Information
- League: Negro American League;
- Location: Cleveland, Ohio
- Ballpark: Crosley Field (1942); League Park (1942-1948, 1950); Parkway Field (1949);
- Established: 1942
- Disbanded: 1950
- Nicknames: Cincinnati–Cleveland Buckeyes (1942); Cleveland Buckeyes (1943-1948); Louisville Buckeyes (1949); Cleveland Buckeyes (1950);
- Negro World Series championships: 1945
- League titles: 1945; 1947;

= Cleveland Buckeyes =

Negro League Baseball team (1942–1948)

The Cleveland Buckeyes were a Negro league baseball team that played from 1942 to 1950 in the Negro American League. The Buckeyes played in two Negro World Series, defeating the Washington Homestead Grays in 1945, and losing to the New York Cubans in 1947. They were based in Cincinnati for their first season and Louisville for their second-to-last season.

== Founding ==

The Buckeyes were established in 1942 as the Buckeyes Baseball Club, established initially in Cincinnati, Ohio (Ohio being the Buckeye State), scheduling seven league games in Cincinnati and nine in Cleveland, plus another five in Meadville, Pennsylvania. The following season, owner Ernest White of Erie made Cleveland the team's home city, where they played their games at League Park.

== Glory years ==

While in Cleveland, the team achieved great success, including winning a pair of Negro American League championships (1945, 1947) and a Negro League World Series title in 1945.

== Decline and demise ==

In 1949 the team moved again, to Louisville, Kentucky, but it was to no avail and the Louisville Buckeyes returned to Cleveland for the first two months of the 1950 season before disbanding.

== Home fields ==

The Buckeyes played their inaugural season's home games at Crosley Field in Cincinnati. After one season, they moved upstate to Cleveland and played at League Park until their demise, except for 1949 when they played at Parkway Field in Louisville, Kentucky.
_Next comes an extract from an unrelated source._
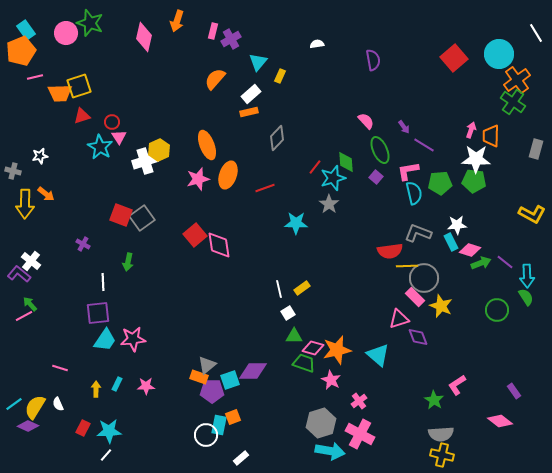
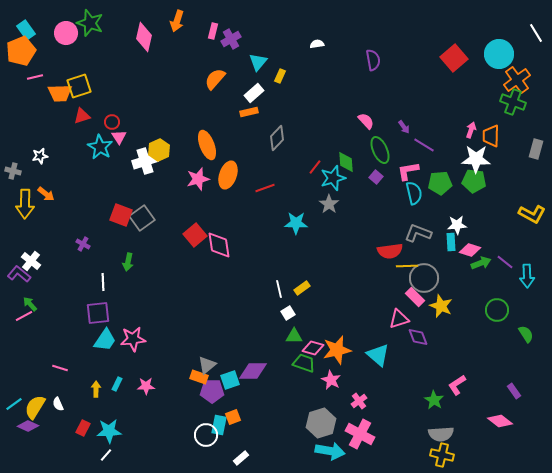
white rectangle at (251, 94): moved 3 px right, 1 px up
green cross at (513, 102): rotated 15 degrees counterclockwise
cyan rectangle at (451, 242): rotated 24 degrees clockwise
green semicircle at (526, 297): moved 37 px down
== MLB throwback jerseys ==

On May 20, 2006, in Cleveland, the Pittsburgh Pirates and Cleveland Indians honored the Negro league teams by wearing the uniforms of the Homestead Grays and the Cleveland Buckeyes, respectively, during an inter-league game, as well as displaying the names on the scoreboard. The Pirates won the game 9–6.

On April 25, 2015, in Detroit, the Cleveland Indians and Detroit Tigers wore the uniforms of the Cleveland Buckeyes and Detroit Stars, respectively. Players' names were not displayed on the jerseys. Detroit won the game 4–1.

On May 7, 2017, in Kansas City, the Cleveland Indians and Kansas City Royals wore the uniforms of the Cleveland Buckeyes and Kansas City Monarchs, respectively. Players' names were not displayed on the jerseys. Cleveland won the game 1–0.